Maison dévastée. Partiellement brûlée. Il semblerait que le feu n’ait pas pris. Une lettre est plantée dans la porte à l’aide d’un couteau encore sanglant. Il est écrit : La fuite ou la mort. Va Yuma. L’écriture est vive. Deux mots ont été ajoutés : LA MORT. L’écriture rouge évoque du sang. Sans doute celui de la gamine. D’une des gamines. "
*****
Peu de monde aujourd’hui. Haya restait assise sur le comptoir, à balancer mollement ses jambes. Elle discutait avec Otome, celle qui s’occupait du bar. Elle avait vu des quantités d’alcooliques dans sa vie, c’était extraordinaire ! Elle avait toujours trois quatre histoires sous le coude, pour passer le temps, entre deux commandes.
Aujourd’hui, elle semblait plus agitée que de coutume.
[Otome]
Tu devrais aller dormir chez Kajima ce soir. Avec tes sœurs.[Haya]
Hein ?! Kajima ? Pourquoi ? Ça pue chez lui !Otome esquissa l’ombre d’un sourire.
[Otome]
Ou alors chez moi. Oui, viens dormir chez moi. Vous serez un peu serrées, mais ça ira. Juste ce soir. Et après, on avisera.Haya avait les sourcils haussés.

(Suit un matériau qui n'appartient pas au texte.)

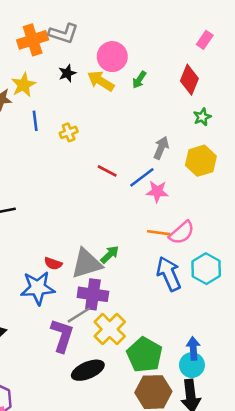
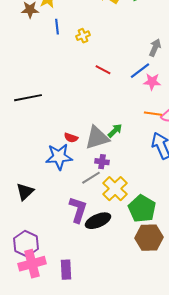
red line: (107, 171) -> (103, 70), moved
purple cross: (93, 294) -> (102, 162), size x0.6
purple L-shape: (62, 335) -> (78, 210), moved

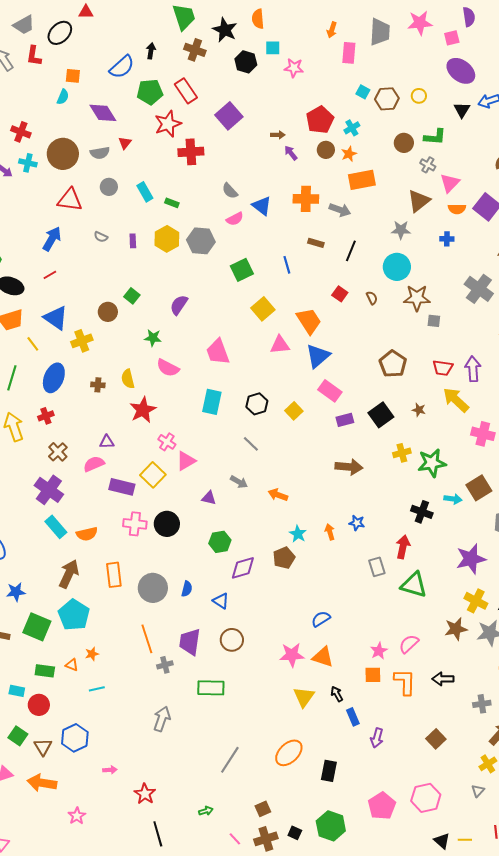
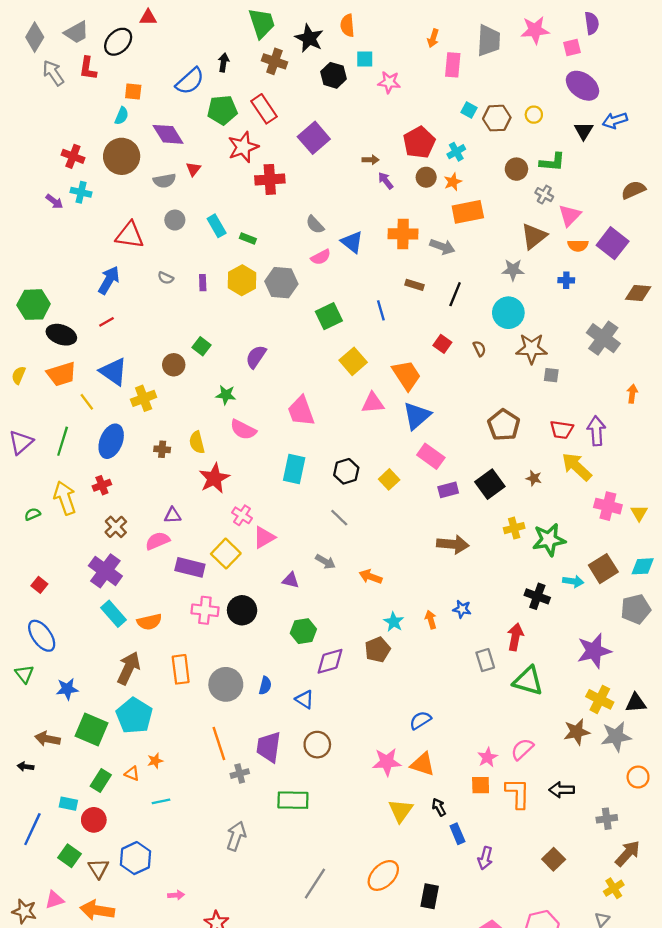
brown circle: (63, 154) -> (122, 156), moved
green rectangle: (45, 671) -> (101, 780), turned -66

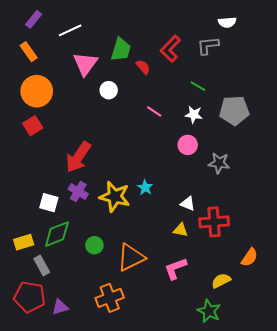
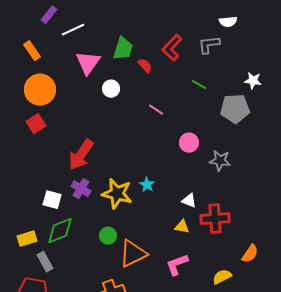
purple rectangle: (34, 19) -> (49, 15), moved
white star: (194, 114) -> (253, 81), moved
green circle: (94, 245) -> (108, 236), moved

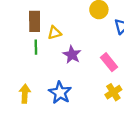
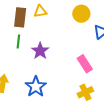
yellow triangle: (54, 33) -> (40, 11), moved
purple star: (72, 55) -> (40, 51), moved

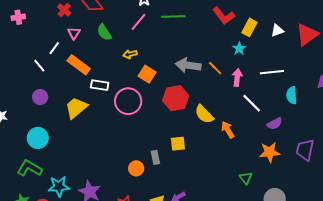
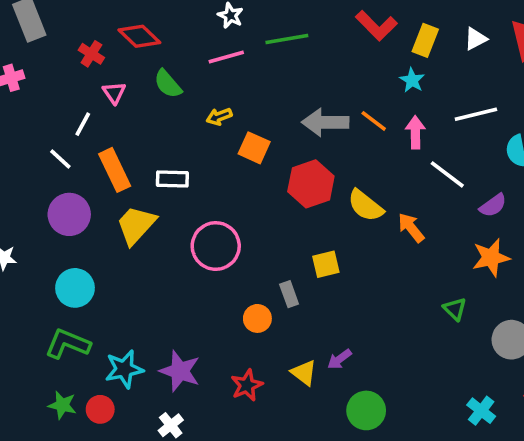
pink line: (138, 22) -> (226, 57), turned 42
orange rectangle: (79, 65) -> (115, 170), moved, turned 35
purple circle: (40, 97) -> (69, 214), size x1.5
pink circle: (128, 101) -> (216, 246), moved

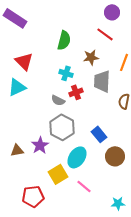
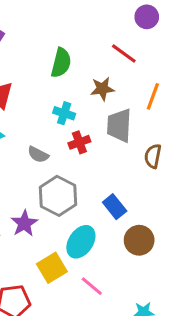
purple circle: (112, 12) -> (147, 17), moved
gray semicircle: (58, 100) -> (38, 155), moved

Elle ne comprenait rien à ces attentions.
[Haya]
Qu’est-ce qu’il se passe Oto ?La jeune femme haussa les épaules, vaguement gênée.
[Otome]
Je crois que ce soir sera une mauvaise nuit.Elle avait refusé. Elle n’avait cédé que sur un point ; aller voir Kajima. Le vieil homme était assis devant chez lui, sa pipe en bois à la bouche. Il observa Haya s’approcher sans la quitter une seule fois des yeux et sans prononcer une parole, jusqu’à ce qu’elle se tienne face à lui, embarrassée. La voix profonde de Kajima retentit. Il n’avait pas son ton taquin de d’habitude.
[Kajima]
Tu as bien fait de venir. Nous avons beaucoup de choses à nous dire. Et je crois que nous sommes pressés.